Once you reach the line containing "Şeker Ahmed Paşa" in the entries below, write out that line and each one after it down to the line containing "buluverdim kendimi.", exactly and with nothing added.

========================================================================

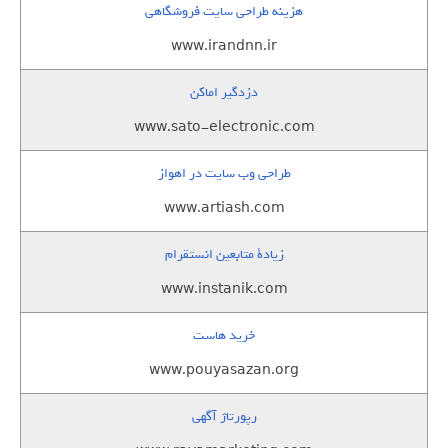
هزینه طراحی سایت فروشگاهی
www.irandnn.ir
دزدگیر اماکن
www.sato-electronic.com
طراحی وب سایت در اهواز
www.artiash.com
زيادة متابعين انستقرام
www.instanik.com
خرید هاست
www.pouyasazan.org
رپورتاژ آگهی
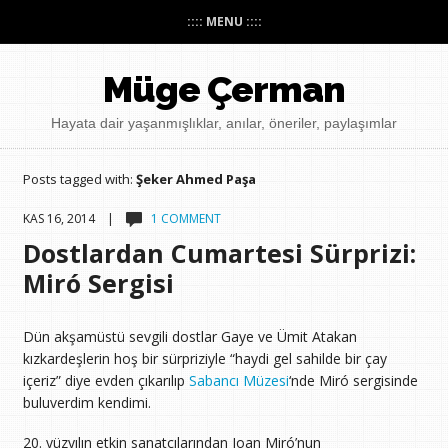
:::: MENU ::::
Müge Çerman
Hayata dair yaşanmışlıklar, anılar, öneriler, paylaşımlar
Posts tagged with:
Şeker Ahmed Paşa
KAS 16, 2014 |
1 COMMENT
Dostlardan Cumartesi Sürprizi:
Miró Sergisi
Dün akşamüstü sevgili dostlar Gaye ve Ümit Atakan
kızkardeşlerin hoş bir sürpriziyle “haydi gel sahilde bir çay
içeriz” diye evden çıkarılıp
Sabancı Müzesi
‘nde Miró sergisinde
buluverdim kendimi.
20. yüzyılın etkin sanatçılarından Joan Miró’nun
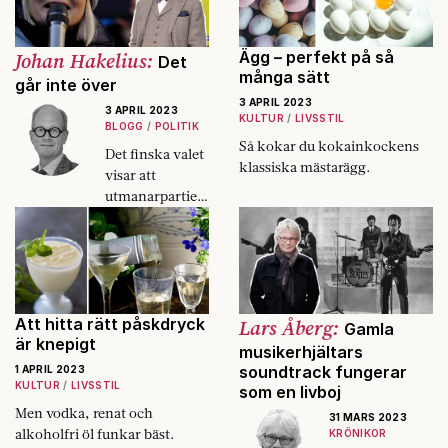
Johan Hakelius:
Ägg – perfekt på så
Det
många sätt
går inte över
3 APRIL 2023
3 APRIL 2023
KULTUR
LIVSSTIL
BLOGG
POLITIK
Så kokar du kokainkockens
Det finska valet
klassiska mästarägg.
visar att
utmanarpartier
inte är
dagsländor.
Att hitta rätt påskdryck
Lars Åberg:
Gamla
är knepigt
musikerhjältars
soundtrack fungerar
1 APRIL 2023
KULTUR
LIVSSTIL
som en livboj
Men vodka, renat och
31 MARS 2023
alkoholfri öl funkar bäst.
KRÖNIKOR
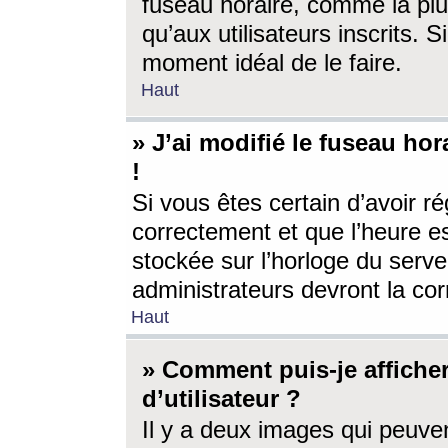
fuseau horaire, comme la plu
qu’aux utilisateurs inscrits. S
moment idéal de le faire.
Haut
» J’ai modifié le fuseau hor
!
Si vous êtes certain d’avoir ré
correctement et que l’heure es
stockée sur l’horloge du serveu
administrateurs devront la corr
Haut
» Comment puis-je affich
d’utilisateur ?
Il y a deux images qui peuve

========================================================================

## COMPLETED EXERCISE
Şeker Ahmed Paşa
KAS 16, 2014 |
1 COMMENT
Dostlardan Cumartesi Sürprizi:
Miró Sergisi
Dün akşamüstü sevgili dostlar Gaye ve Ümit Atakan
kızkardeşlerin hoş bir sürpriziyle “haydi gel sahilde bir çay
içeriz” diye evden çıkarılıp
Sabancı Müzesi
‘nde Miró sergisinde
buluverdim kendimi.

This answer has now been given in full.